Originally Posted by
Prelude
>char *name2=fgets(name2,MAX,stdin);
*Huge hint* What does name2 point to when you pass it to fgets?
See that's what I thought, its uninitialized, but isn't it initialized with the return value of fgets?
see i had this code before
PHP Code:
/* name3.c -- reads a name using fgets() */
#include <stdio.h>
#define MAX 81
#define num 5
int main(void)
{
/*char *fgets(const char *, int n, FILE *STREAM). Easy enough fgets takes input from the
speccified stream and stores it into the char * pointed to. it reads up to n. its only
drawback is it also stores the newline in the char *. So this uses strcspn to find the index of
'\n' and replace it with the '\0 char to terminate the string.*/
//char name[MAX];
printf("Hi, what's your name?\n");
char *name= fgets(name, MAX, stdin);
/*see this is valid because it is automaitally initialized
to something intersting. interesting. oh the intricacies of C*/
printf("name[4]= %c\n", name[num]);
int ndx = strcspn(name,"\n");
name[ndx] ='\0';/* nice. this is an easy way to use the str char span function.

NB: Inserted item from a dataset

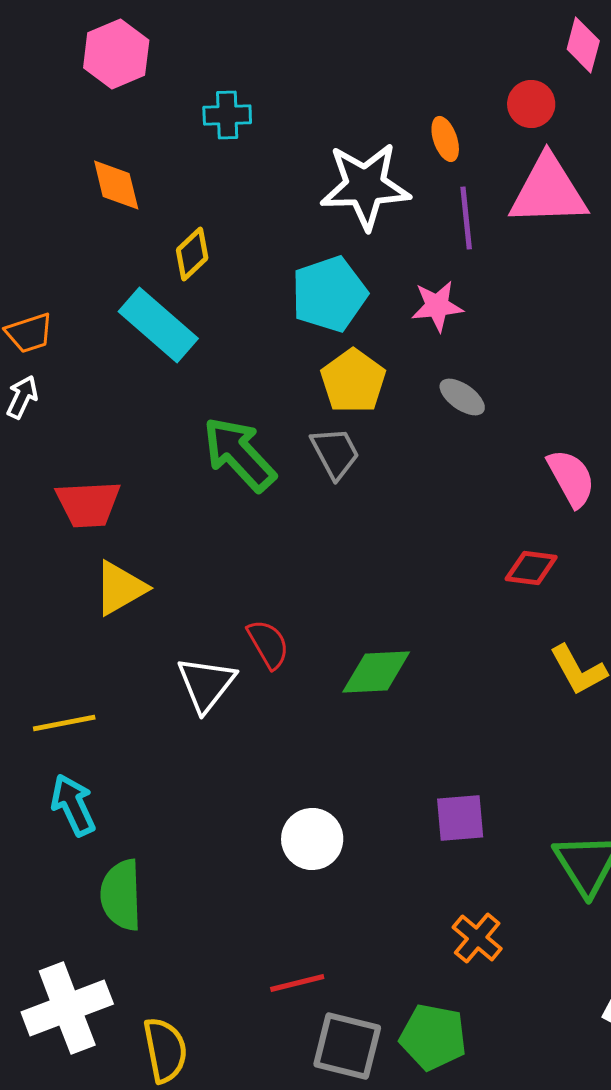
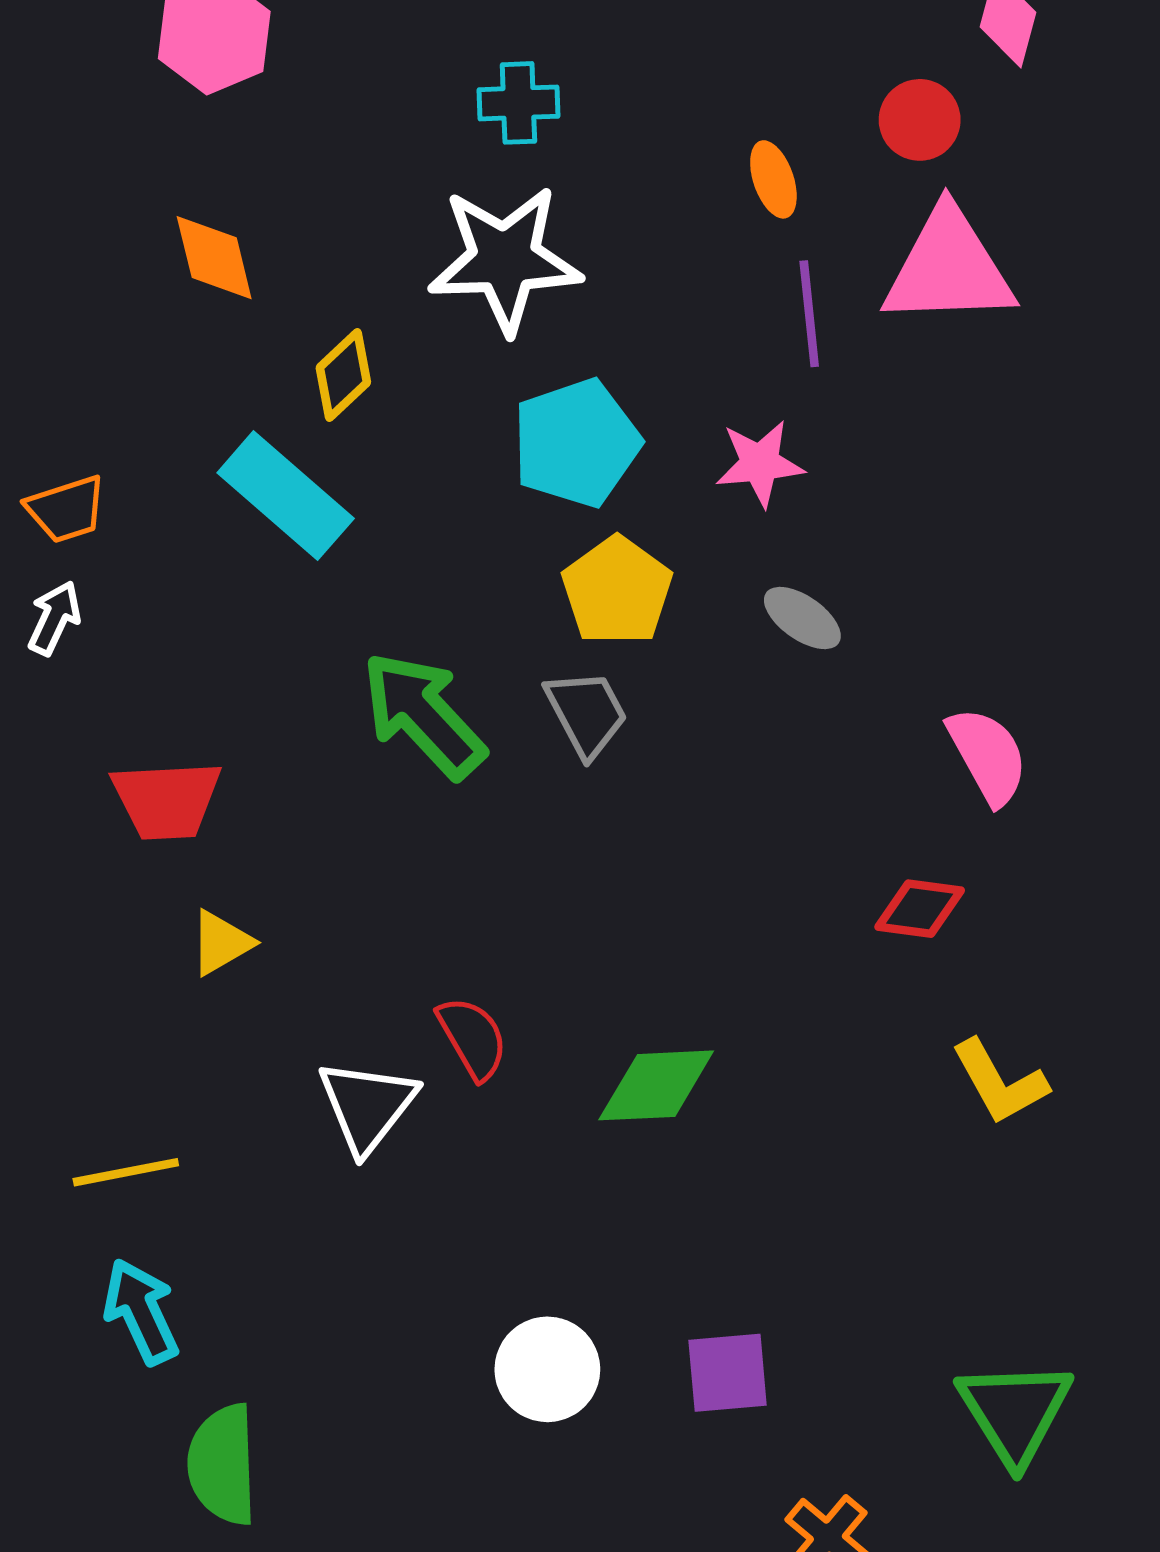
cyan cross: (227, 115) -> (518, 103), moved
white star: (365, 186) -> (505, 259), moved
yellow triangle: (120, 588) -> (221, 943), size x0.7
purple square: (460, 818) -> (728, 1373), moved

since it returns an index of the string looking for get the index of the '\n' and replace
it with the null char, thus terminating the string fegets arg will always be a string
anyway of char array, cause you ca't assign to a uninitalized ptr*/
printf("Hey %s. My name is fgets. I normally put a \\n in your name?", name);
getchar();
return 0;
/*another example with fgets this time using pointers*/
}
and it works fine, so i was assuming oh you can initialize. Am i wrong.